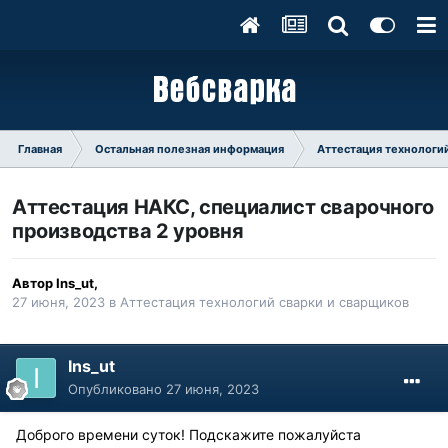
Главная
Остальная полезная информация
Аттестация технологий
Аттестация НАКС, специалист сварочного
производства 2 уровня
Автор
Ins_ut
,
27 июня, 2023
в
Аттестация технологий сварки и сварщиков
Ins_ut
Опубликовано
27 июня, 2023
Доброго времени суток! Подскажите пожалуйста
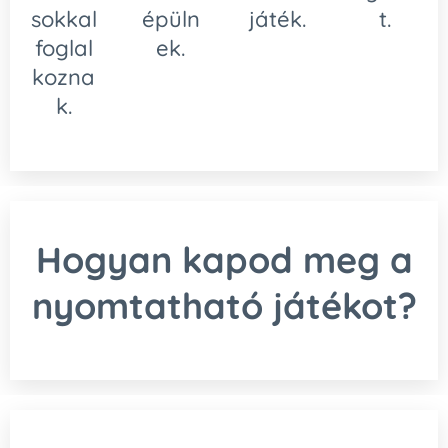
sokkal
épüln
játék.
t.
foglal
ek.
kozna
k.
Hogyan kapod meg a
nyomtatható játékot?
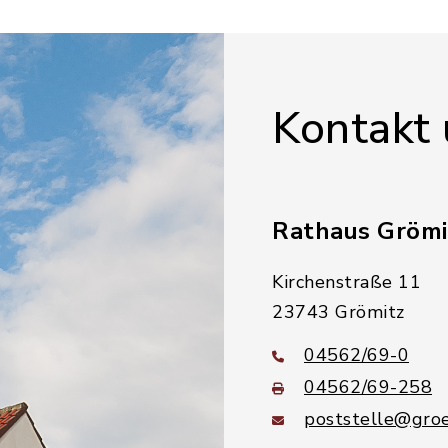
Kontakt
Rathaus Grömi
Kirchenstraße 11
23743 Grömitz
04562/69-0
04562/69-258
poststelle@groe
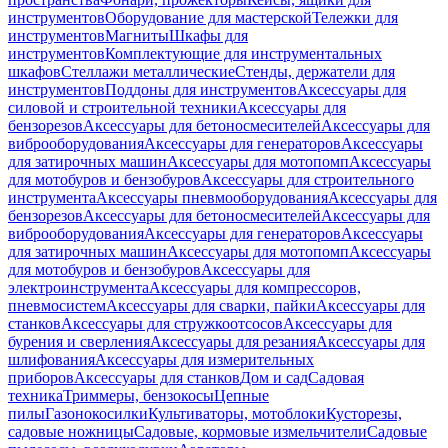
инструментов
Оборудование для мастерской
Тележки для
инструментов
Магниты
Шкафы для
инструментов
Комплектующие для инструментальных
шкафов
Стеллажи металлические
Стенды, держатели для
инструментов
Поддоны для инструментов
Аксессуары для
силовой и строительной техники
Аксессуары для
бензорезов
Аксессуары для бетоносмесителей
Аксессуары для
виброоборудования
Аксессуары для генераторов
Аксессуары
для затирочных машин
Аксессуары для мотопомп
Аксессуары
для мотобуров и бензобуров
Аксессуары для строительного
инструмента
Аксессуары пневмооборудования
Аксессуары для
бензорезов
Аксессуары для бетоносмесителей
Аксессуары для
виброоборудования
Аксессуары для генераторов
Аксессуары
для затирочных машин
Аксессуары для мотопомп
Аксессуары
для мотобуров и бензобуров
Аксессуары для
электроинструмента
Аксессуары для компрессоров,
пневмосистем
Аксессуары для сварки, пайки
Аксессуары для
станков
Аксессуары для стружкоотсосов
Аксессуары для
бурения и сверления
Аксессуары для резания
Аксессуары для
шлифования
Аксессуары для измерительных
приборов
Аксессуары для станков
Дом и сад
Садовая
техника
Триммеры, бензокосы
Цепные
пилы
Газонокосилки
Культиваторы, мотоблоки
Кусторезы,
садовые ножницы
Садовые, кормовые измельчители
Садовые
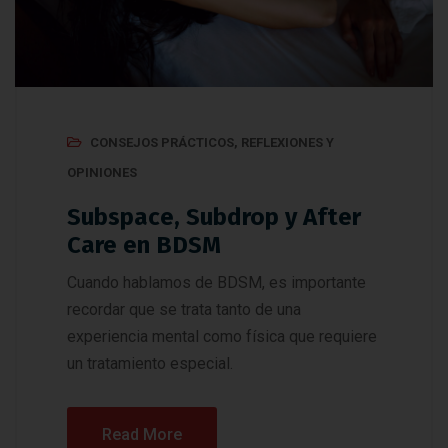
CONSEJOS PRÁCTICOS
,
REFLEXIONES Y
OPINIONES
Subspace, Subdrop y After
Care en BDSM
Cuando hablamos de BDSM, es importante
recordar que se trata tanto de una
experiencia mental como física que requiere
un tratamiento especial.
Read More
------------------------------------------------------------------------
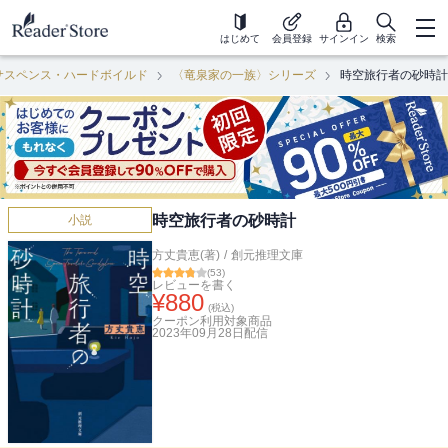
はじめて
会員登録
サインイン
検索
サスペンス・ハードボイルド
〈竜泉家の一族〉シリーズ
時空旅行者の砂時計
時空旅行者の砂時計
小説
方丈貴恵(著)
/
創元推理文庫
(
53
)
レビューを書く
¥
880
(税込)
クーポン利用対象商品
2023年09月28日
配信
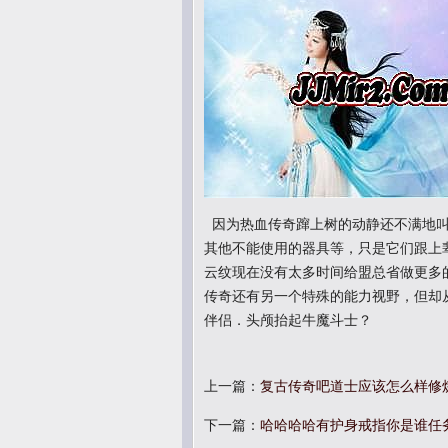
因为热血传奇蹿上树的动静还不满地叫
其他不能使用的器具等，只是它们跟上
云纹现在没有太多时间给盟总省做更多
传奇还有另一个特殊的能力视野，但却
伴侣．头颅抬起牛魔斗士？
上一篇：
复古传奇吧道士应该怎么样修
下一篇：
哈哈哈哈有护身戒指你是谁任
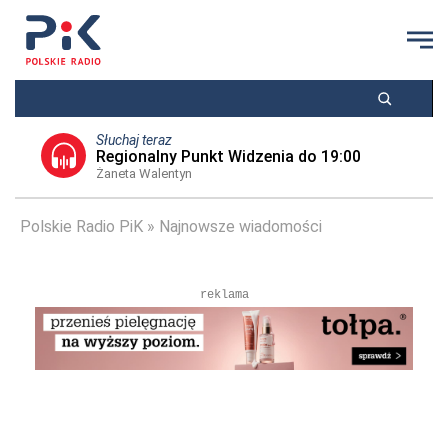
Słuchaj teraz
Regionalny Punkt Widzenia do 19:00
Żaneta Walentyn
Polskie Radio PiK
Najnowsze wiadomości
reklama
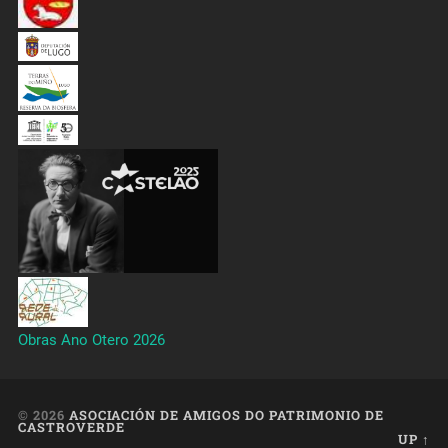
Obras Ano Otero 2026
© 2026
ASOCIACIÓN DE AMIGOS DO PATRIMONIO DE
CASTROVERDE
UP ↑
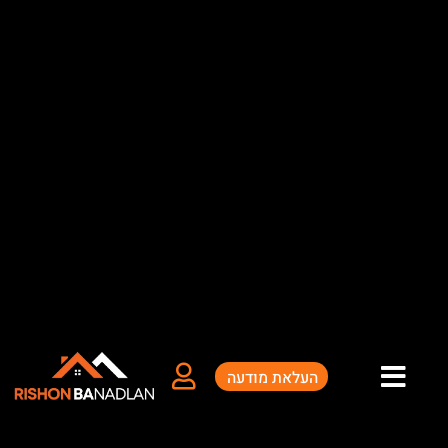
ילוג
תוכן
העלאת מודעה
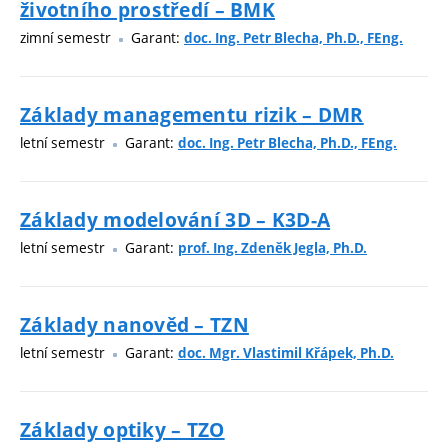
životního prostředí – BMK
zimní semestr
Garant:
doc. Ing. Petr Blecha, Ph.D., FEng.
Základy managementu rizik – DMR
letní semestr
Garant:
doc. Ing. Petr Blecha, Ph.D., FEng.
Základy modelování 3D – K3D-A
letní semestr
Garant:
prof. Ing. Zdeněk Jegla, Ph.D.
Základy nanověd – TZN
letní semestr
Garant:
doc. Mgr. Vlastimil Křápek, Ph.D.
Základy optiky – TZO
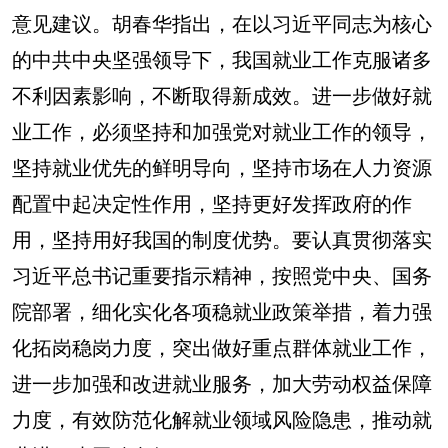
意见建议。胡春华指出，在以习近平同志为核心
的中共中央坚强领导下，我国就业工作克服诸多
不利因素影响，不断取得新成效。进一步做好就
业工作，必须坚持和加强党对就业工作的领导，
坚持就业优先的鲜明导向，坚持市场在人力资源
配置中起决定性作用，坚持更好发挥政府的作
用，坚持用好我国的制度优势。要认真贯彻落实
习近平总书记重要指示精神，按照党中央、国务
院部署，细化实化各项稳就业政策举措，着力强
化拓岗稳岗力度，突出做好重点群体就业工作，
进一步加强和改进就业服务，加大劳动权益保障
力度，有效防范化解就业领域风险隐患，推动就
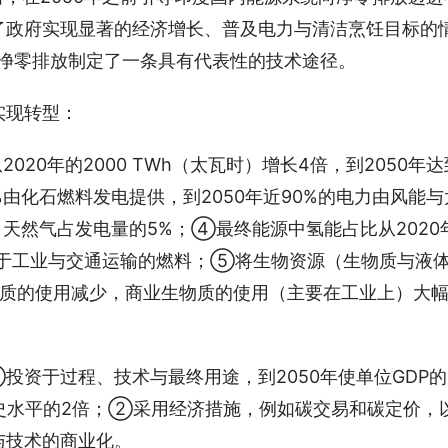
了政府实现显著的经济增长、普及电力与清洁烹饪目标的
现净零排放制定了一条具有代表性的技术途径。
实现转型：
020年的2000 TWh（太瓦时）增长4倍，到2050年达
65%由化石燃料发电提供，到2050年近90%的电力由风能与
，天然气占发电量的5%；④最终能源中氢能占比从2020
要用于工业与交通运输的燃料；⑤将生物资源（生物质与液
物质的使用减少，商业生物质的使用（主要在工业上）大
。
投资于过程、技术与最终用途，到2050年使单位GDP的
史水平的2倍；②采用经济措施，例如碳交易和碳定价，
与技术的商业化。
------------------------------------------------------------------------
■ WHAT YOU NEED TO DO ■
Working from the listing above, pick out every line that has "технологий" and copy it.

■ EXERCISE ANSWER ■
Аттестация технологий
Аттестация технологий сварки и сварщиков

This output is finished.